Extracted data entries
╔══

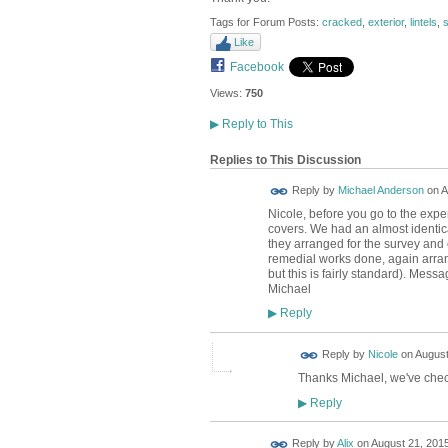
Tags for Forum Posts:
cracked
,
exterior
,
lintels
,
s
Like
Facebook
Views:
750
▶
Reply to This
Replies to This Discussion
Reply by
Michael Anderson
on
A
Nicole, before you go to the expe
covers. We had an almost identic
they arranged for the survey and
remedial works done, again arrang
but this is fairly standard). Mes
Michael
Reply
▶
Reply by
Nicole
on
August
Thanks Michael, we've check
Reply
▶
Reply by
Alix
on
August 21, 2015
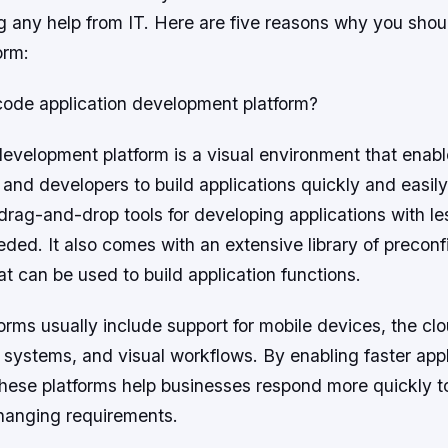
g any help from IT. Here are five reasons why you sho
orm:
code application development platform?
evelopment platform is a visual environment that enab
 and developers to build applications quickly and easi
 drag-and-drop tools for developing applications with l
eeded. It also comes with an extensive library of precon
 can be used to build application functions.
rms usually include support for mobile devices, the clo
y systems, and visual workflows. By enabling faster appl
hese platforms help businesses respond more quickly 
hanging requirements.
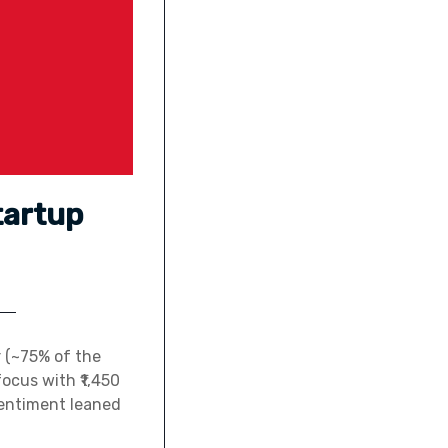
tartup
r (~75% of the
ocus with ₹1,450
sentiment leaned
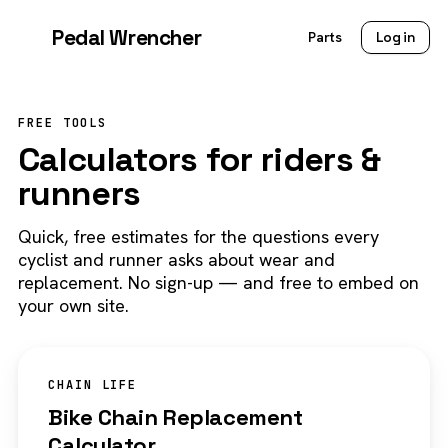
Pedal Wrencher
Parts
Log in
FREE TOOLS
Calculators for riders &
runners
Quick, free estimates for the questions every
cyclist and runner asks about wear and
replacement. No sign-up — and free to embed on
your own site.
CHAIN LIFE
Bike Chain Replacement
Calculator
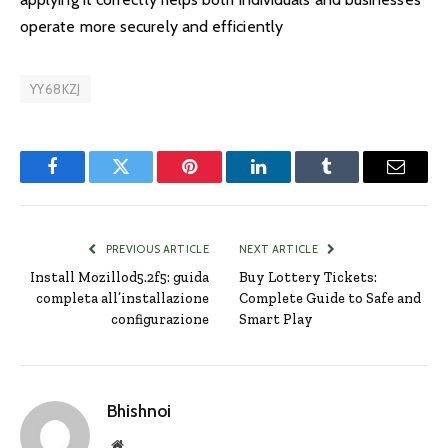
operate more securely and efficiently
YY68KZJ
Facebook
Twitter
Pinterest
LinkedIn
Tumblr
Email
PREVIOUS ARTICLE
NEXT ARTICLE
Install Mozillod5.2f5: guida
Buy Lottery Tickets:
completa all’installazione
Complete Guide to Safe and
configurazione
Smart Play
Bhishnoi
Website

╚══

Task objective
All of the data above should be quoted exactly, except for the pictures.

Solution to the exercise
Tags for Forum Posts:
cracked
,
exterior
,
lintels
,
s
Like
Facebook
Views:
750
▶
Reply to This
Replies to This Discussion
Reply by
Michael Anderson
on
A
Nicole, before you go to the expe
covers. We had an almost identic
they arranged for the survey and
remedial works done, again arrang
but this is fairly standard). Mes
Michael
Reply
▶
Reply by
Nicole
on
August
Thanks Michael, we've check
Reply
▶
Reply by
Alix
on
August 21, 2015
g any help from IT. Here are five reasons why you sho
orm:
code application development platform?
evelopment platform is a visual environment that enab
 and developers to build applications quickly and easi
 drag-and-drop tools for developing applications with l
eeded. It also comes with an extensive library of precon
 can be used to build application functions.
rms usually include support for mobile devices, the clo
y systems, and visual workflows. By enabling faster appl
hese platforms help businesses respond more quickly 
hanging requirements.
tartup
r (~75% of the
ocus with ₹1,450
sentiment leaned
Pedal Wrencher
Parts
Log in
FREE TOOLS
Calculators for riders &
runners
Quick, free estimates for the questions every
cyclist and runner asks about wear and
replacement. No sign-up — and free to embed on
your own site.
CHAIN LIFE
Bike Chain Replacement
Calculator
operate more securely and efficiently
YY68KZJ
Facebook
Twitter
Pinterest
LinkedIn
Tumblr
Email
PREVIOUS ARTICLE
NEXT ARTICLE
Install Mozillod5.2f5: guida
Buy Lottery Tickets:
completa all’installazione
Complete Guide to Safe and
configurazione
Smart Play
Bhishnoi
Website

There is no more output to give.